Saved entries:
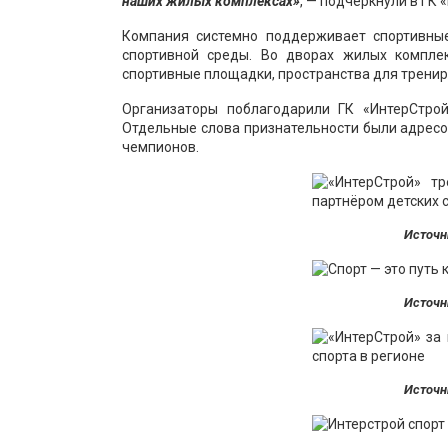
наших жилых комплексах»
, — подчеркнули в ГК 
Компания системно поддерживает спортивные
спортивной среды. Во дворах жилых комплек
спортивные площадки, пространства для тренир
Организаторы поблагодарили ГК «ИнтерСтро
Отдельные слова признательности были адрес
чемпионов.
Источн
Источн
Источн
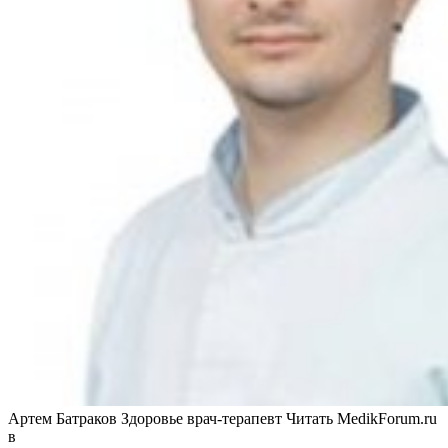
Артем Батраков Здоровье врач-терапевт
Читать MedikForum.ru
в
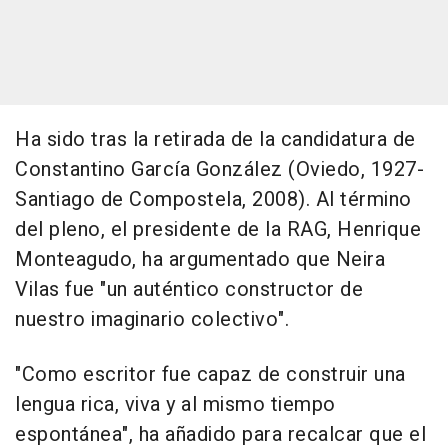
Ha sido tras la retirada de la candidatura de
Constantino García González (Oviedo, 1927-
Santiago de Compostela, 2008). Al término
del pleno, el presidente de la RAG, Henrique
Monteagudo, ha argumentado que Neira
Vilas fue "un auténtico constructor de
nuestro imaginario colectivo".
"Como escritor fue capaz de construir una
lengua rica, viva y al mismo tiempo
espontánea", ha añadido para recalcar que el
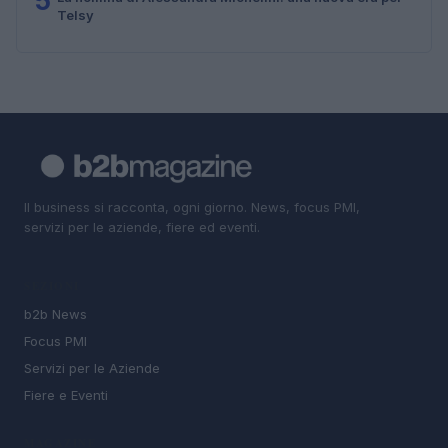
5
Telsy
Il business si racconta, ogni giorno. News, focus PMI,
servizi per le aziende, fiere ed eventi.
SEZIONI
b2b News
Focus PMI
Servizi per le Aziende
Fiere e Eventi
MAGAZINE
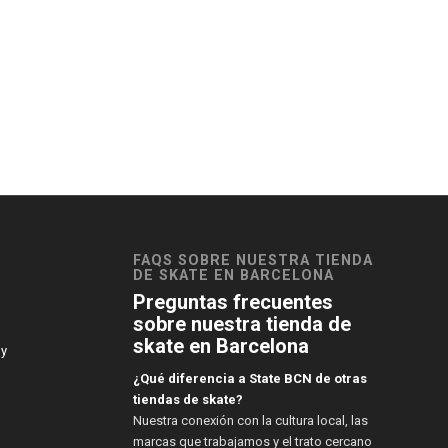
FAQS SOBRE NUESTRA TIENDA
DE SKATE EN BARCELONA
Preguntas frecuentes
sobre nuestra tienda de
skate en Barcelona
 y
¿Qué diferencia a State BCN de otras
tiendas de skate?
Nuestra conexión con la cultura local, las
marcas que trabajamos y el trato cercano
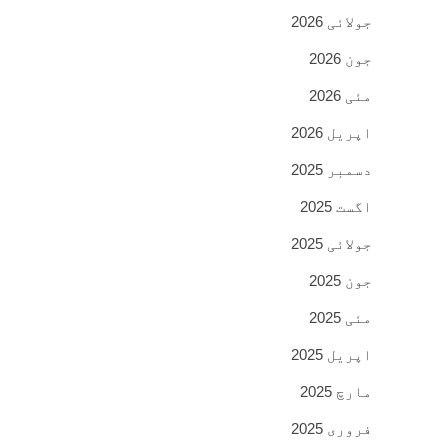
جولائی 2026
جون 2026
مئی 2026
اپریل 2026
دسمبر 2025
اگست 2025
جولائی 2025
جون 2025
مئی 2025
اپریل 2025
مارچ 2025
فروری 2025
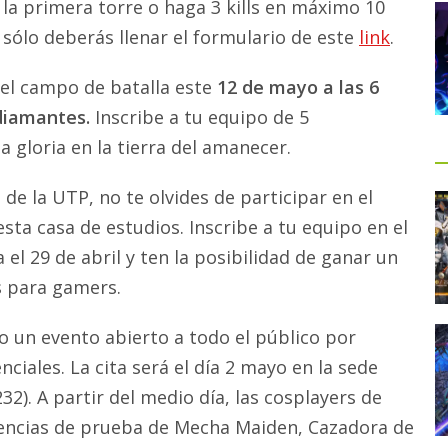
 la primera torre o haga 3 kills en máximo 10
, sólo deberás llenar el formulario de este
link
.
el campo de batalla este
12 de mayo a las 6
diamantes.
Inscribe a tu equipo de 5
a gloria en la tierra del amanecer.
de la UTP, no te olvides de participar en el
ta casa de estudios. Inscribe a tu equipo en el
l 29 de abril y ten la posibilidad de ganar un
s para gamers.
do un evento abierto a todo el público por
nciales. La cita será el día 2 mayo en la sede
32). A partir del medio día, las cosplayers de
encias de prueba de Mecha Maiden, Cazadora de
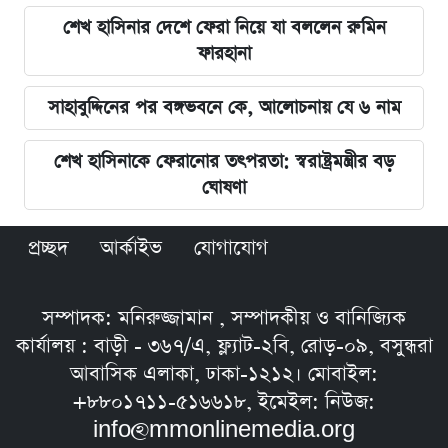
শেখ হাসিনার দেশে ফেরা নিয়ে যা বললেন রুমিন
ফারহানা
সাহাবুদ্দিনের পর বঙ্গভবনে কে, আলোচনায় যে ৬ নাম
শেখ হাসিনাকে ফেরানোর তৎপরতা: স্বরাষ্ট্রমন্ত্রীর বড়
ঘোষণা
প্রচ্ছদ
আর্কাইভ
যোগাযোগ
সম্পাদক: মনিরুজ্জামান , সম্পাদকীয় ও বানিজ্যিক
কার্যালয় : বাড়ী - ৩৬৭/এ, ফ্ল্যাট-২বি, রোড়-০৯, বসুন্ধরা
আবাসিক এলাকা, ঢাকা-১২১২। মোবাইল:
+৮৮০১৭১১-৫১৬৬১৮, ইমেইল: নিউজ:
info@mmonlinemedia.org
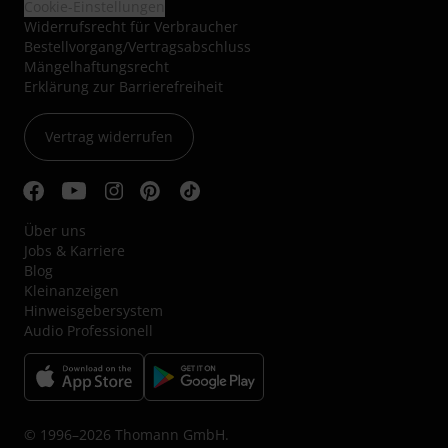
Cookie-Einstellungen
Widerrufsrecht für Verbraucher
Bestellvorgang/Vertragsabschluss
Mängelhaftungsrecht
Erklärung zur Barrierefreiheit
Vertrag widerrufen
Über uns
Jobs & Karriere
Blog
Kleinanzeigen
Hinweisgebersystem
Audio Professionell
© 1996–2026 Thomann GmbH.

• [Your goal] Which lines of the data contain the word "News"? Copy each one.

• [Result for this exercise]
Il business si racconta, ogni giorno. News, focus PMI,
b2b News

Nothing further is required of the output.